Problem statement: Among the lines below, restate word for word only those from the line with "Widerrufsrecht & Muster-Widerrufsformular" through the line with "Login (1256, 18)", with both end lines kept.
---------- Extracted entries
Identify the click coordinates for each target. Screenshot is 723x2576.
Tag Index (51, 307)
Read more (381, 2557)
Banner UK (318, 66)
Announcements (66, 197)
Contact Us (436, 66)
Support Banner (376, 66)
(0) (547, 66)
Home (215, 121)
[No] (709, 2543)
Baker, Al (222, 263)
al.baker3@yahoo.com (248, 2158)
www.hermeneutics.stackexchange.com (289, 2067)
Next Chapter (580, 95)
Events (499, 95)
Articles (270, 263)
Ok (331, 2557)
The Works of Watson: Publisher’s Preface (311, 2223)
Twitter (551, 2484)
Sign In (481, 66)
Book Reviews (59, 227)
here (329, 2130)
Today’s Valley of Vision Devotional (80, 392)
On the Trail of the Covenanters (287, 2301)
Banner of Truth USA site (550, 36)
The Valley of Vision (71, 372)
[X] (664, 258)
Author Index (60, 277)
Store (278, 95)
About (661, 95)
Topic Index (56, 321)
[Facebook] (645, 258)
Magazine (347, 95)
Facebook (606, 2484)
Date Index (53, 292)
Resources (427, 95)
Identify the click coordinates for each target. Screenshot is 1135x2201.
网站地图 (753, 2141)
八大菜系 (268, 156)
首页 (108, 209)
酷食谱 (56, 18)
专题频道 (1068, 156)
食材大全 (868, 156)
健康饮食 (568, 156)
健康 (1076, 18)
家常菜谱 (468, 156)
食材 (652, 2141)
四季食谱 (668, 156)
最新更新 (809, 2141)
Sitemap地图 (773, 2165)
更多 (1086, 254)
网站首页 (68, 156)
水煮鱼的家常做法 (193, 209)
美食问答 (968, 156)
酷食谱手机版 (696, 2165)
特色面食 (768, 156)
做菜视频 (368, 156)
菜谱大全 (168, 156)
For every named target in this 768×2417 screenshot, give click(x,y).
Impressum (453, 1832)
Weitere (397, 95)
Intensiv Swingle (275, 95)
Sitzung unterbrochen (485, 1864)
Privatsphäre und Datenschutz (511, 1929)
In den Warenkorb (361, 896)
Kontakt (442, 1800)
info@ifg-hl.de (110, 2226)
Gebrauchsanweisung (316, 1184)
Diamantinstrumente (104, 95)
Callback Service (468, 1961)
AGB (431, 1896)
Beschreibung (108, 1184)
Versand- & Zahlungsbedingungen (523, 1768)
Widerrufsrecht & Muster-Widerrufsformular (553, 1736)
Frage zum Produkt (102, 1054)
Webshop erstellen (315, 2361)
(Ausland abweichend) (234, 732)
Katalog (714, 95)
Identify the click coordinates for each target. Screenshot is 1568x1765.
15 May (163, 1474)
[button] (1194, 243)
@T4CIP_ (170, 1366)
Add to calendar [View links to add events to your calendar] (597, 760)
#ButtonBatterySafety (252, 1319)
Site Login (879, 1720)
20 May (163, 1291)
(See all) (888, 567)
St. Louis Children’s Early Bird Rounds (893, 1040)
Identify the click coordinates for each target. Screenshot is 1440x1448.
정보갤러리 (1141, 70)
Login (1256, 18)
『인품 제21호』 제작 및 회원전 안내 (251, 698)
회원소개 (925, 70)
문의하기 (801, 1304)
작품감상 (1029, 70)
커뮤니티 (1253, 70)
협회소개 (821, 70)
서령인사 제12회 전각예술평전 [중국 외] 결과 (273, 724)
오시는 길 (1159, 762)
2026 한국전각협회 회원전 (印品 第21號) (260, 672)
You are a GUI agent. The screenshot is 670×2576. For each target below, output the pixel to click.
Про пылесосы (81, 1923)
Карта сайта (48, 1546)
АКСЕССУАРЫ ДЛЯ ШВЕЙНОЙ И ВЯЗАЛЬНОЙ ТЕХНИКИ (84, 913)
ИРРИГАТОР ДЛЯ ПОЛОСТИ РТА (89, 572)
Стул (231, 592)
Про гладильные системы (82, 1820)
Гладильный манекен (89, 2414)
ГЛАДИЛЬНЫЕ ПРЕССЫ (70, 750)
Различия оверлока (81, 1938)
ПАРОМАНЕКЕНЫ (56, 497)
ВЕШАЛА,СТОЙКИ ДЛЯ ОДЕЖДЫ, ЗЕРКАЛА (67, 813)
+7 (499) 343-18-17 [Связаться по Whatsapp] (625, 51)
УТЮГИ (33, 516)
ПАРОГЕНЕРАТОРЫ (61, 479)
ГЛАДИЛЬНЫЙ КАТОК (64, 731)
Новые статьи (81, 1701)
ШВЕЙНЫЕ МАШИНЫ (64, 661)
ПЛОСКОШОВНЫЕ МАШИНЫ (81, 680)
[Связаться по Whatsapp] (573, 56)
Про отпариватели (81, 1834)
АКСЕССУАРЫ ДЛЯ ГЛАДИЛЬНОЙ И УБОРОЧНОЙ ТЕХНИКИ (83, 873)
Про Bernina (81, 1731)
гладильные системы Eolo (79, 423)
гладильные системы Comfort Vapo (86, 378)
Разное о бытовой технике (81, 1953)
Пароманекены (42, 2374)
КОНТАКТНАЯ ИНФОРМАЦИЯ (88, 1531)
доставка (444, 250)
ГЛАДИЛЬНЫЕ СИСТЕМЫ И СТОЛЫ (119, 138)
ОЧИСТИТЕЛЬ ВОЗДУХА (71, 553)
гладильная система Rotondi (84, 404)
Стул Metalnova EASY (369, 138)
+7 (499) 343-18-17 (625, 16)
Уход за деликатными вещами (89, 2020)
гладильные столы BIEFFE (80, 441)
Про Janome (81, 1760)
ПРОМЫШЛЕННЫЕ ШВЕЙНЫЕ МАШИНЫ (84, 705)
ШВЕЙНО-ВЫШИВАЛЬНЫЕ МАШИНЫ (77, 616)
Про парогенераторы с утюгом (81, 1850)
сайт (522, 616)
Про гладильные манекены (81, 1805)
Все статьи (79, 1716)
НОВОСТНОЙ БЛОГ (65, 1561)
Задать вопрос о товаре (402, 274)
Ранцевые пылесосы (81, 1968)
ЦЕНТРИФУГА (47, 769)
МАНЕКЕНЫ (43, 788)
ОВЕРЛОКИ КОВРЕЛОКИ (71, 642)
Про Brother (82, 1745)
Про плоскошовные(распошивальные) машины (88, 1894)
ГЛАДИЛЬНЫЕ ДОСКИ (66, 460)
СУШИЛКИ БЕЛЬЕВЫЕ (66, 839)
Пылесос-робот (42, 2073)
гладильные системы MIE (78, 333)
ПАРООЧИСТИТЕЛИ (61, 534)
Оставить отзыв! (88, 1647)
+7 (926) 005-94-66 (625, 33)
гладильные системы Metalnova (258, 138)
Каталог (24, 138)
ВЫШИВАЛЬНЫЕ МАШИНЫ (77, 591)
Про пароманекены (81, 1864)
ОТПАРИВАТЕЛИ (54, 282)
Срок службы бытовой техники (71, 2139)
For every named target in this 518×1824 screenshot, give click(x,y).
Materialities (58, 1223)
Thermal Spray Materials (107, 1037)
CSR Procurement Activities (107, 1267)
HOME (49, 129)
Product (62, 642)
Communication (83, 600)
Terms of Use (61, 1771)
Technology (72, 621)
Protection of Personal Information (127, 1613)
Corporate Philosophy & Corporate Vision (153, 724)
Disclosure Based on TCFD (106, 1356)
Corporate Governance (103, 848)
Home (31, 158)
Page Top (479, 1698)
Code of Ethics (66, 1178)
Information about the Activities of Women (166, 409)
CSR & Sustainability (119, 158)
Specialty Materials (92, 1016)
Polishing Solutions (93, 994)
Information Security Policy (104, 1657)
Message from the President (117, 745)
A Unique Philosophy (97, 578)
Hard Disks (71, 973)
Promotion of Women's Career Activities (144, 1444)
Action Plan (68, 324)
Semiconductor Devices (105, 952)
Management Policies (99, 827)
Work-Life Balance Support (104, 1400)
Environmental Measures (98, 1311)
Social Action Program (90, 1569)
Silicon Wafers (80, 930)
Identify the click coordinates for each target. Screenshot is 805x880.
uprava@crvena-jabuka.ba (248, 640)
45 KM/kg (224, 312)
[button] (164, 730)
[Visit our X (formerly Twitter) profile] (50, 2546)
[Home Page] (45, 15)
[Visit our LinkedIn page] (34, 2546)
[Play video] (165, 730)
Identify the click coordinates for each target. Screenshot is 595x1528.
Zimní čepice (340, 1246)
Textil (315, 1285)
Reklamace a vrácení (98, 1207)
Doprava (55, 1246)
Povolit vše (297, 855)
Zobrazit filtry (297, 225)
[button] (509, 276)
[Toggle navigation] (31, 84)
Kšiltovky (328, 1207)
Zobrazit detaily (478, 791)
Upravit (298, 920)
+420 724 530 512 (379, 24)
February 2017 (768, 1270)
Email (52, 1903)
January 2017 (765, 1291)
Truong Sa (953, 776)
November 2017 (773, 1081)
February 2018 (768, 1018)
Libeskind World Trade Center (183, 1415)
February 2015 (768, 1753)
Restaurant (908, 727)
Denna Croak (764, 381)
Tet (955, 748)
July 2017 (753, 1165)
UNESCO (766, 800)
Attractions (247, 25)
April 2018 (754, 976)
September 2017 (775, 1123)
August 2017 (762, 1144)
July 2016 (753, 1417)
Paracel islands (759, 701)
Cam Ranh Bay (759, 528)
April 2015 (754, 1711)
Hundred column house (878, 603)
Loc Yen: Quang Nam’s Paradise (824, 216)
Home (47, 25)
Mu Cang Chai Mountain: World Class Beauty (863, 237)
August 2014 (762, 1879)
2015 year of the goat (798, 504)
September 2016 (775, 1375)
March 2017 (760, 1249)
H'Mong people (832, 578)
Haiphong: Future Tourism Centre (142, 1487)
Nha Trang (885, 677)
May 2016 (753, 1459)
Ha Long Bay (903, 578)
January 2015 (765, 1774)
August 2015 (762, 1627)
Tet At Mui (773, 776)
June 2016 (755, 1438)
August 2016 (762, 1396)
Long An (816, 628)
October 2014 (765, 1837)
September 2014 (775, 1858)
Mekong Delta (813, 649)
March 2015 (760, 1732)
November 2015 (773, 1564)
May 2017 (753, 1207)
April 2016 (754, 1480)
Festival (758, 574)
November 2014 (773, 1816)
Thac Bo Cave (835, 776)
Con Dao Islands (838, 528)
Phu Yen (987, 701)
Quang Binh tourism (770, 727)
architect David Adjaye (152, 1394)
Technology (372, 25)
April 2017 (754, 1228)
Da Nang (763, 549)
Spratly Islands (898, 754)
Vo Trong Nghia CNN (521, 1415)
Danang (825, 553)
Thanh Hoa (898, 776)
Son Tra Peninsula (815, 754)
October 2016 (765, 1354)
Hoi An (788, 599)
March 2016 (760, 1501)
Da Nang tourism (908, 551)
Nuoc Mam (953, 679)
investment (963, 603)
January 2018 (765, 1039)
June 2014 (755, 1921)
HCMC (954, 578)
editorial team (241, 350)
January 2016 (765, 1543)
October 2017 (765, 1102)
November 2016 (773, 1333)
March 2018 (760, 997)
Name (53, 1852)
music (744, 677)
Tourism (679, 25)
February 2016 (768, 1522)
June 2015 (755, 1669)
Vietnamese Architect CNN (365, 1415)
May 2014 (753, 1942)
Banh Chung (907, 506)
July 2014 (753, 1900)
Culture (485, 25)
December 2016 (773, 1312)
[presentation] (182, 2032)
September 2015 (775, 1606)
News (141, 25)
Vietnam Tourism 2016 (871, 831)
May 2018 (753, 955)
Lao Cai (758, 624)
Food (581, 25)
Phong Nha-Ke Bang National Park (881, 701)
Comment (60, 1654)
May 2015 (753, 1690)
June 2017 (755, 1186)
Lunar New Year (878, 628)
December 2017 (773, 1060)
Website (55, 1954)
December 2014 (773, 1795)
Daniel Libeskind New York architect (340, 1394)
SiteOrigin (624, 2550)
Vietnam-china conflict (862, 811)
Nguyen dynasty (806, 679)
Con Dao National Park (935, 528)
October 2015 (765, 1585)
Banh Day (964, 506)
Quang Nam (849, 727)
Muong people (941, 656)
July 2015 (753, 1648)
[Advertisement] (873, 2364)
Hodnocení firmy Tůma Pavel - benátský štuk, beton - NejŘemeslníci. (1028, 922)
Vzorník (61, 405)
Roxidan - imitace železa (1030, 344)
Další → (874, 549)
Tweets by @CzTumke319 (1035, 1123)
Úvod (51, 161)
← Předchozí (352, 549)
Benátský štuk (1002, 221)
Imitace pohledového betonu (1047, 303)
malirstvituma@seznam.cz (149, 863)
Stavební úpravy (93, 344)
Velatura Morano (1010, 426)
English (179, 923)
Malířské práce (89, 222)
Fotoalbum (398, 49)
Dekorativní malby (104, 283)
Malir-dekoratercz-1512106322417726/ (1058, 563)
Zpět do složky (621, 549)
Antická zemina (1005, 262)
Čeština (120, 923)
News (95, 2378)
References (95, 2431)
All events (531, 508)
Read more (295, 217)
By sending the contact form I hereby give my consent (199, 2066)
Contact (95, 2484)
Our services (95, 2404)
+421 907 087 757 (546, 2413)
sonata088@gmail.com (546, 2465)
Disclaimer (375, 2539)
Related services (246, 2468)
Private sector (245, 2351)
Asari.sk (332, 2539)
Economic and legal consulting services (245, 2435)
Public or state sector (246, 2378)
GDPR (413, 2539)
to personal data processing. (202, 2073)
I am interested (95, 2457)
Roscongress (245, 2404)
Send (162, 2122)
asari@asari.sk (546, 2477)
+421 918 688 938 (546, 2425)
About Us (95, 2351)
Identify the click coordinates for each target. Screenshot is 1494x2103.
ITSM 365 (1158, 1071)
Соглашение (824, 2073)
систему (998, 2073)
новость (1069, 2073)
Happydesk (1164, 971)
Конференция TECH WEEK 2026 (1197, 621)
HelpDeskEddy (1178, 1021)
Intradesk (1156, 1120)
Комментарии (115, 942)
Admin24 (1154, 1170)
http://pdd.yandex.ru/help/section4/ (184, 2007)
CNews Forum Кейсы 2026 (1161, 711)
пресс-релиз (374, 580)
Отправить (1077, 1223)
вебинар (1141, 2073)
--------------------
Task result:
Widerrufsrecht & Muster-Widerrufsformular (553, 1736)
Frage zum Produkt (102, 1054)
Webshop erstellen (315, 2361)
(Ausland abweichend) (234, 732)
Katalog (714, 95)
Identify the click coordinates for each target. Screenshot is 1568x1765.
15 May (163, 1474)
[button] (1194, 243)
@T4CIP_ (170, 1366)
Add to calendar [View links to add events to your calendar] (597, 760)
#ButtonBatterySafety (252, 1319)
Site Login (879, 1720)
20 May (163, 1291)
(See all) (888, 567)
St. Louis Children’s Early Bird Rounds (893, 1040)
Identify the click coordinates for each target. Screenshot is 1440x1448.
정보갤러리 (1141, 70)
Login (1256, 18)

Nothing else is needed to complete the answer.